Ethanol-induced loss of dendritic spines in accumbens medium spiny neurons. Insights and hints from a computational model.

The nucleus accumbens (Nacc) is a key structure in the neural circuits involved in the control of goal-directed behavior and response to drugs of abuse. Nacc activity is modulated by glutamate- (GLU) and dopamine-(DA) containing projections from cortical and limbic regions respectively, converging on a common postsynaptic target: the medium spiny neuron (MSN). Ethanol (EtOH) withdrawal profoundly changes the physiology and the morphology of MSNs, with a specific pattern of alterations in both dendritic spine and membrane properties.

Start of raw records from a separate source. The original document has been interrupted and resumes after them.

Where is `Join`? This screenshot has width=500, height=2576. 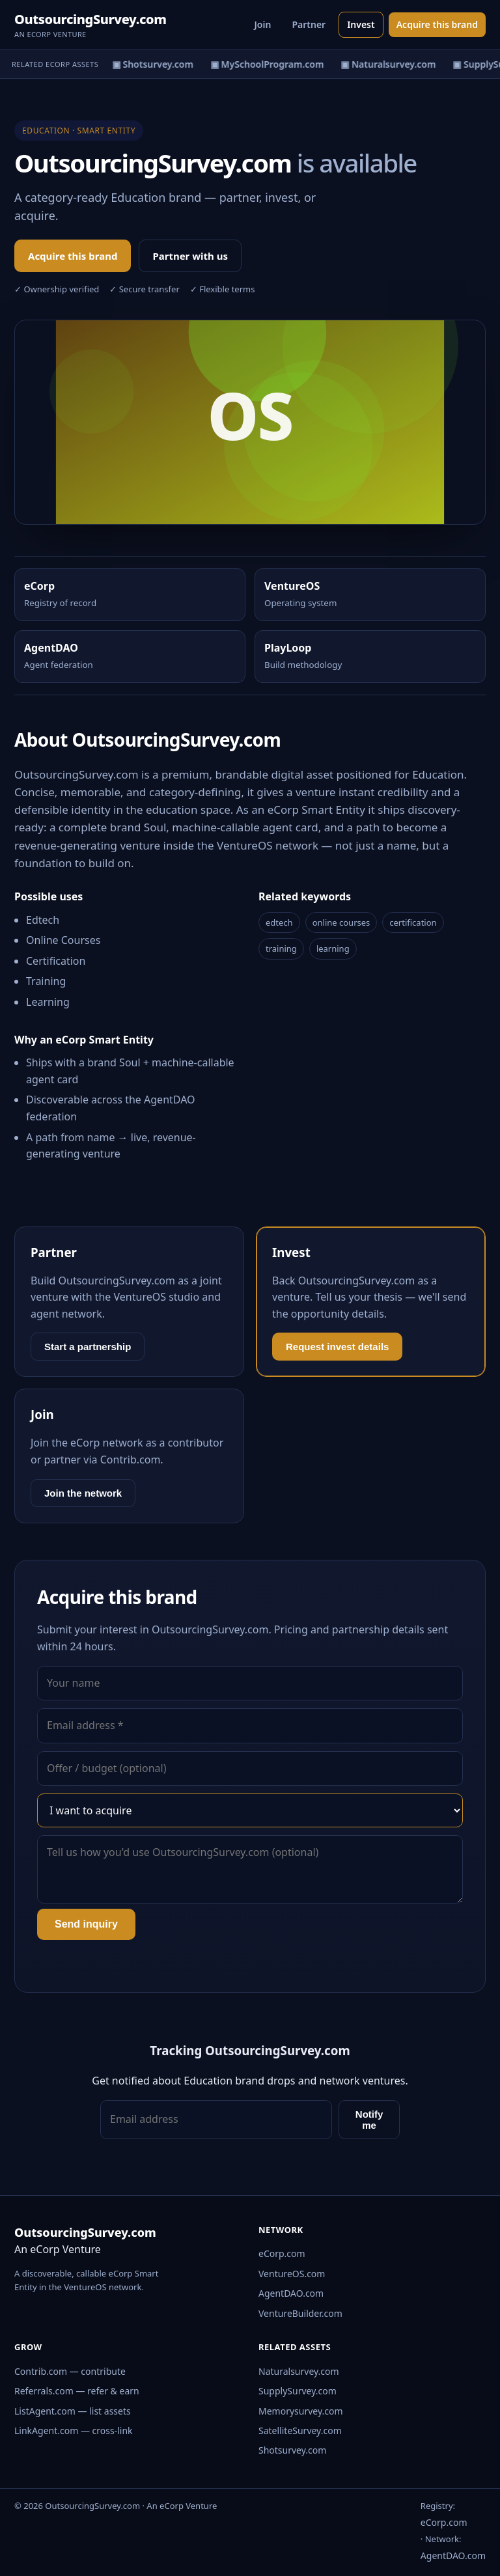 Join is located at coordinates (263, 24).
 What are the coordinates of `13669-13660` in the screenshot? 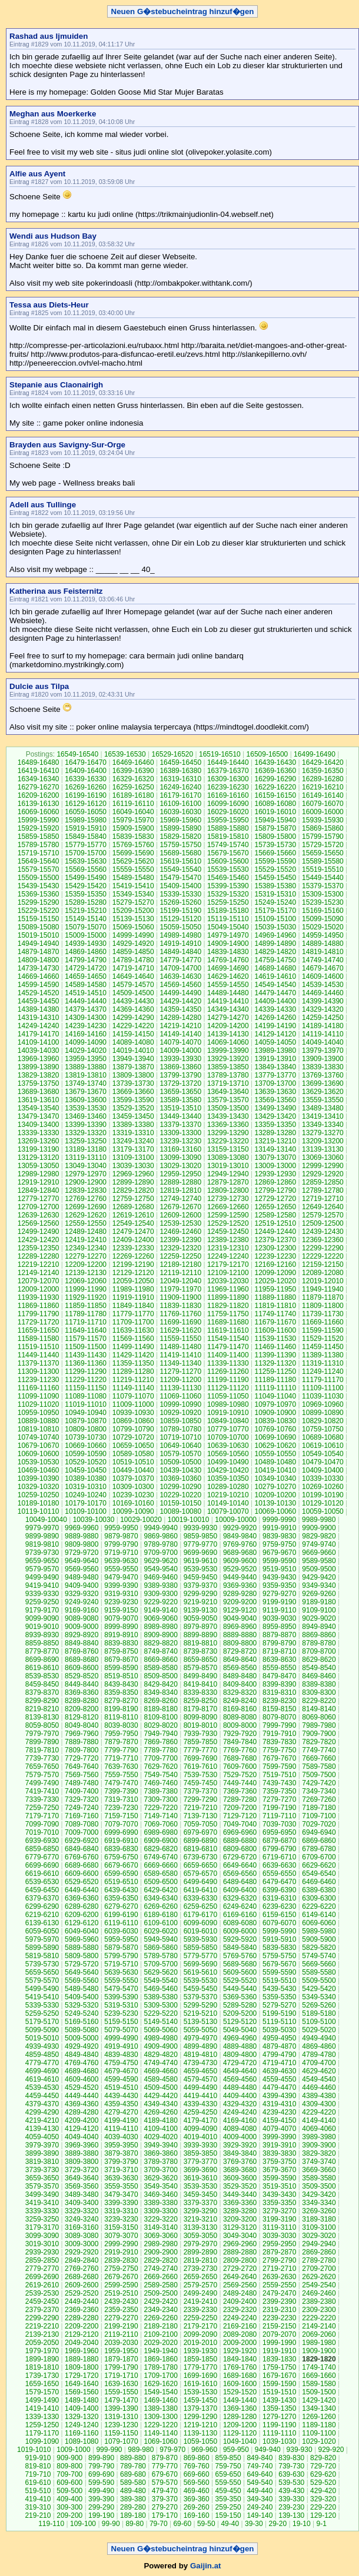 It's located at (133, 1092).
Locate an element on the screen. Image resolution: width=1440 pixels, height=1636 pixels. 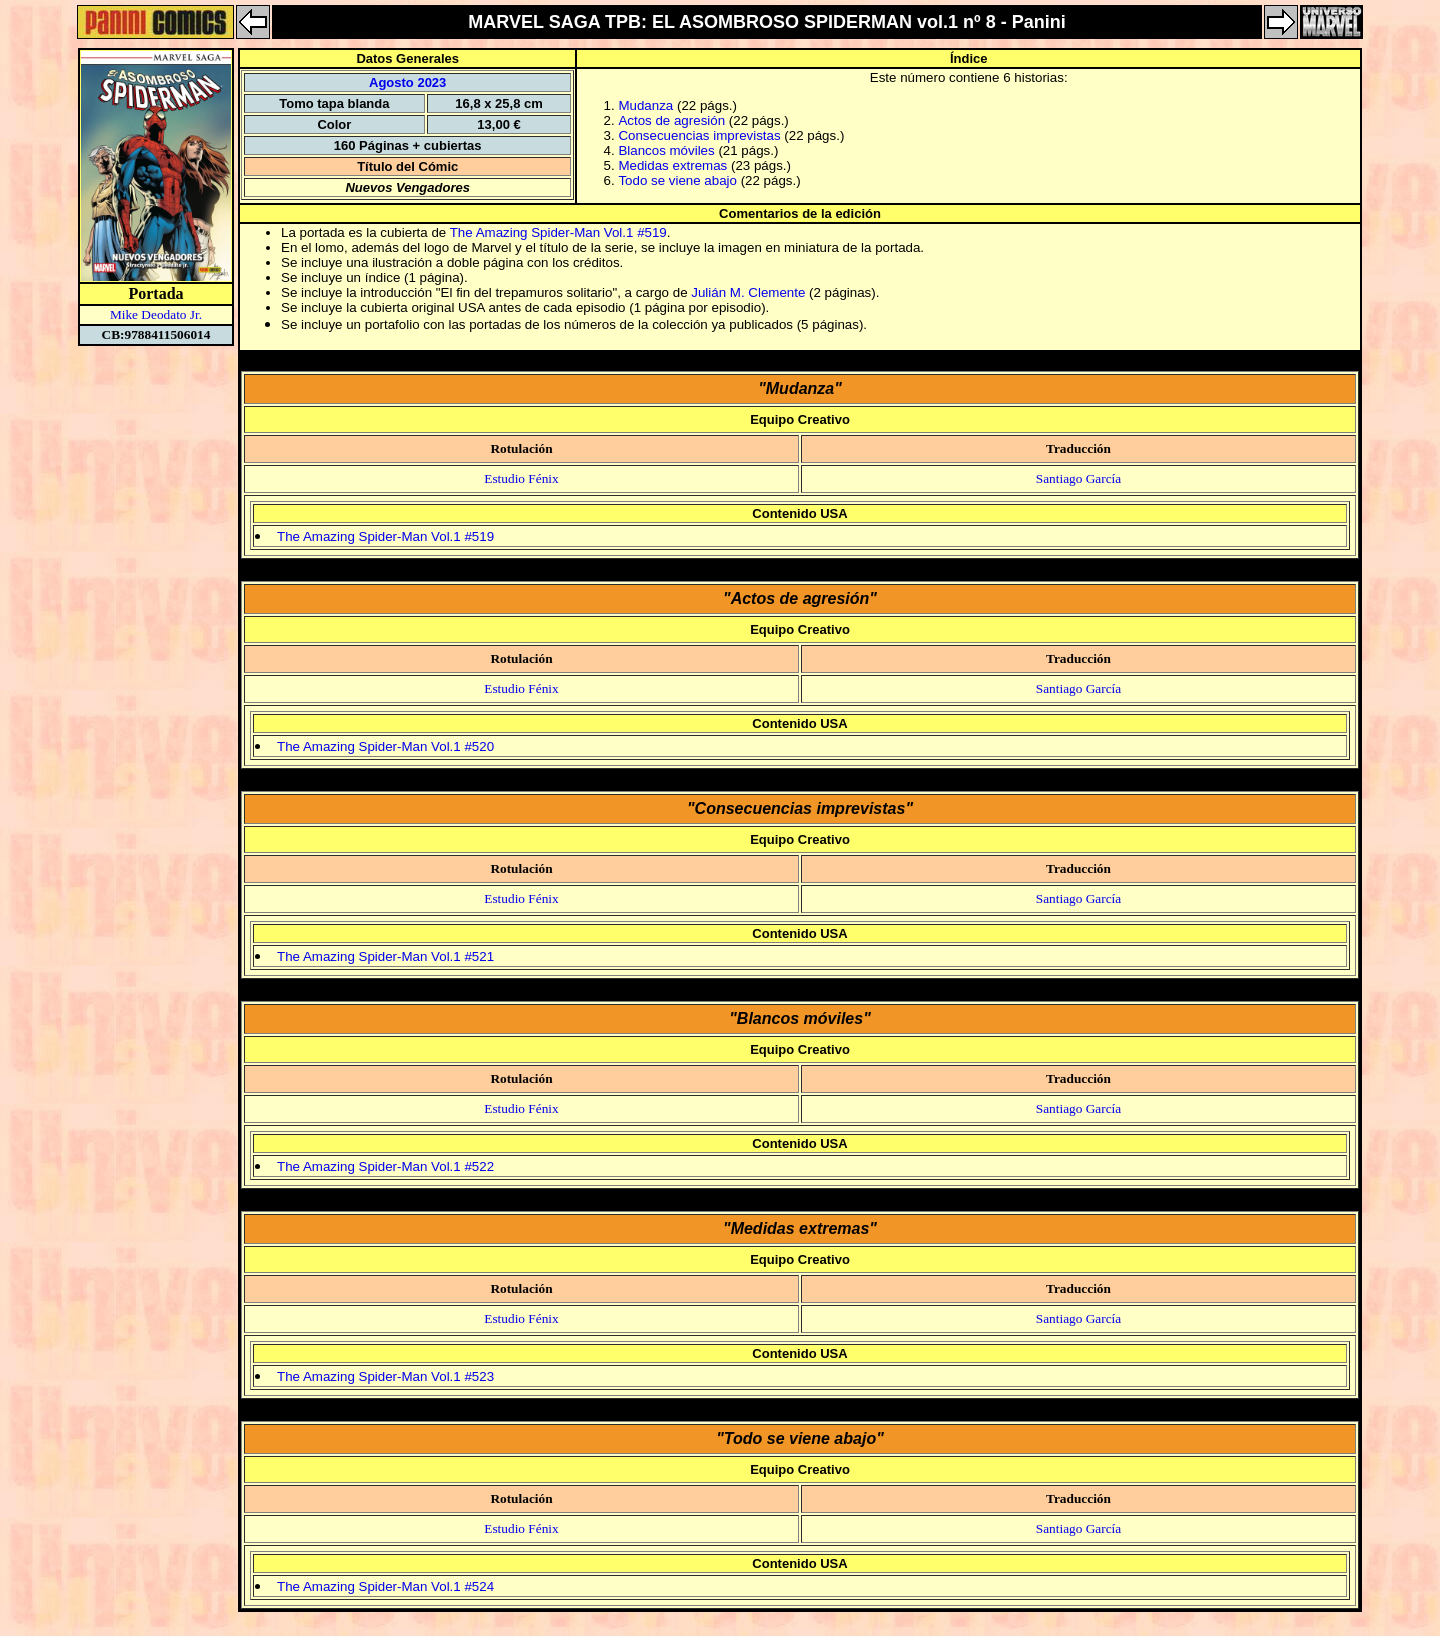 Actos de agresión is located at coordinates (671, 120).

It has been recently proposed that a close relationship exists between EtOH withdrawal-induced reduction of mesolimbic DA activity and the rearrangement of specific dendritic spines in the Nacc shell MSNs. Because of their predictive value, computational models are a powerful tool in neurobiological research. We aimed to test whether experimentally observed EtOH withdrawal-induced effects on MSNs could be reproduced in silico. Further we wanted to model the synaptic triad, a particular synaptic architecture characterized by a reciprocal interaction between DA and GLU afferents, typically found on MSN distal dendrites. We used a Neuron-based biophysically accurate computational model of a Nacc MSN dendrite implementing 3D morphological reconstruction and electrophysiological data. EtOH withdrawal- driven morphological and electrophysiological changes where modeled in order to study the firing rate and discharge pattern of MSNs. The model findings show that changes in the dendritic spine density and the imbalance in DA/GLU input affect the physiological properties of MSN dendrite, possibly altering its plastic properties. Biophysically and morphologically accurate computational models could be used to reproduce and study in silico the alterations observed in Nacc MSN physiology during EtOH withdrawal.